One title I hear, usually with a kind of joking affection but sometimes with contempt from non-church people, is “Preacher.” I try not to betray my annoyance either with those who use it innocently or those who use it satirically, but I would be happy never to hear it again. It smacks of all the things people have in mind when they say, “Don’t preach to me,” by which they mean, “Don’t harangue and browbeat, droning on with your tedious platitudes.” So I’ll put a weapon in your hands: if you ever feel the need to get my goat, call me “Preacher”! If you’re wondering by this time what predicate adjective I like to use in describing what I do, here it is: “I am a minister.” It’s from the Latin word for servant, and when it’s a verb it means to serve, to give care, to contribute to comfort and happiness. I like being called a minister. No title can honor my life more than that.

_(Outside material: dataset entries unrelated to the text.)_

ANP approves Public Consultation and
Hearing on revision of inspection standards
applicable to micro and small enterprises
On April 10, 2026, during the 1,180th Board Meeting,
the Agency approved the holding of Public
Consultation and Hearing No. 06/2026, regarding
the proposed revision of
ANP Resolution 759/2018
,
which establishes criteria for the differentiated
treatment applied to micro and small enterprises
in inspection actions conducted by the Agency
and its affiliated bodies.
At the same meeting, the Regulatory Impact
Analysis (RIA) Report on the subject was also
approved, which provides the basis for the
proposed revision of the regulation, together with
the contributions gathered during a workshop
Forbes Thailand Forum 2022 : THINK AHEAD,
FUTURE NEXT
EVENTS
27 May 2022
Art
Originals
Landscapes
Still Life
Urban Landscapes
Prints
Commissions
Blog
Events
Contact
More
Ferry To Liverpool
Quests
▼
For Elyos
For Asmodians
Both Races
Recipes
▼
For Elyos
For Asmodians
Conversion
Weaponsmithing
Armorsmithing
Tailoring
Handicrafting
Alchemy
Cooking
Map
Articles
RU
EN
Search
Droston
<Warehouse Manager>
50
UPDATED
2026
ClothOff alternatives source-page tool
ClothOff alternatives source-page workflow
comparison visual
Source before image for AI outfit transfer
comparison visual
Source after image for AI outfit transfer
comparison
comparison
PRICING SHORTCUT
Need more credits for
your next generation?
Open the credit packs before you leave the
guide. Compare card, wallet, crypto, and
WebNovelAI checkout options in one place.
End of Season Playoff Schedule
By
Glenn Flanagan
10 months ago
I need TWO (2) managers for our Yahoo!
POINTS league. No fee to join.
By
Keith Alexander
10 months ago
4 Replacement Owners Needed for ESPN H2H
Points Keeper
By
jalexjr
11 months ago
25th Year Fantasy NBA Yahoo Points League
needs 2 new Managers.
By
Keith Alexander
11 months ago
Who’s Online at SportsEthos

I’m left with only a minute to explain the final phrase in my sermon title. A dear friend in this church calls one day to say she’s bringing a fundamentalist relative on the next Sunday and teasingly asks if I will be “Bible bashing.” What she means is will I mention some discrepancy in the text or point out how often the Bible makes no sense if we take it literally. She is only having fun, so I am pleased to tell her it will be a safe Sunday, but I’ve thought about that vivid phrase several times since we talked. I think that being honest about how much of the Bible is poetry, how much of it was borrowed from other cultures and adapted, how much of it celebrates holy war and male chauvinism is not “Bible bashing’” but “Bible boosting” — an effort to promote what is still relevant and useful in Scripture and to admit what any intelligent reader knows anyway, that some of it serves no high moral or ethical purpose at all, and that much of it reflects an ancient culture so faithfully that we have to use good reading skills to separate out what is permanently valid from what made sense only in a first-century setting. I am absolutely convinced that Christianity will survive among thoughtful people only through that kind of honesty. It is the glory of this pulpit that it offers those who stand in it the freedom to say such things. Gary and I both thank you!